It’s been reported that the alleged hacker behind the Capital One data breach may have also hit other major companies, which if true, could result in the largest cyber loss event the insurance industry has ever seen.
On July 29th, 2019 Capital One said that an individual accessed its IT systems, which led to the loss of personal data associated with 106 million customers, 100 million in the U.S. and 6 million in Canada.
The hacking and data breach is one of the largest ever in the banking and finance universe, and Capital One has said that it expects the cyber attack to drive incremental costs of between $100 million and $150 million in 2019, which is mostly for customer notifications, credit monitoring, technology costs, and legal support.
Capital One, a U.S. and global banking and personal finance group, explained that it has a $400 million cyber insurance tower in place to protect it against “certain costs associated with a cyber risk event.” This tower is subject to a $10 million deductible and also standard market exclusions.
At this time, it’s unclear how much of the $100 million to $150 million in costs incurred could be claimed back by Capital One under its cyber insurance protection, so it remains uncertain how large this cyber insurance loss could be.
It’s also possible that Capital One may have also underestimated the costs, and if litigation came into play and was covered under the cyber insurance tower, there’s the potential for the Capital One loss to go even higher.
However, researchers have suggested that the Capital One breach might actually be more widespread than initially feared, with Slack messages seen by Forbes implying that the alleged hacker might have also accessed data from a number of other major organisations – while The Department of Justice has reportedly said that the alleged hacker could face additional charges.

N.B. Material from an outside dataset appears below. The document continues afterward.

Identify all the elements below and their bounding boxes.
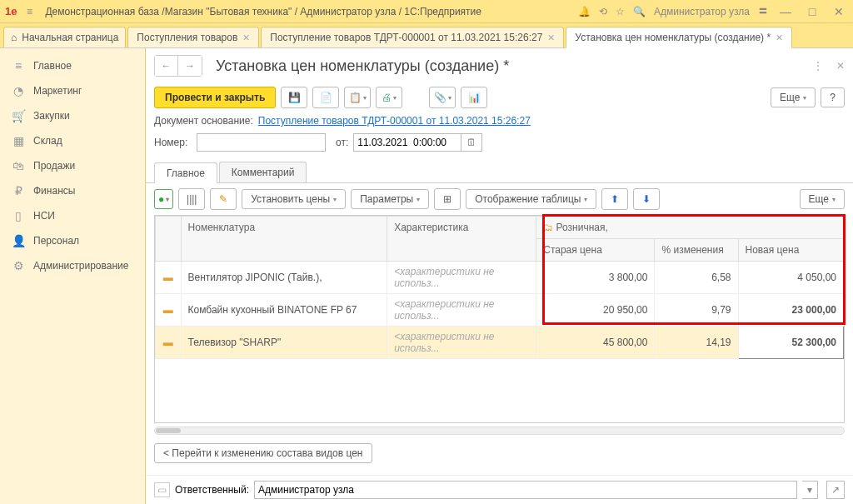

Clearly, at this time it remains speculative and it’s unclear if any other companies were hit by the Capital One breach. But if that turns out to be the case, and should impacted organisations also have a cyber insurance tower in place, then this event has the potential to become the largest cyber insurance industry loss on record.
Analysts at Morgan Stanley have commented on the Capital One breach, noting that at $400 million, the size of the firm’s cyber insurance limit suggests that exposure to any one carrier will be limited as programmes of this size are typically spread with numerous carriers.
The analysts said a number of publications have cited AIG as the cyber insurance policy’s lead underwriter. Other players are also expected to have exposure, including AXIS, Berkshire Hathaway, Chubb, CNA, Nationwide, and Sompo International.
With this in mind and in light of the inherent complexity of assessing the impacts of cyber risks and attacks, it could be some time before the insurance and reinsurance market loss from the Capital One breach is fully understood.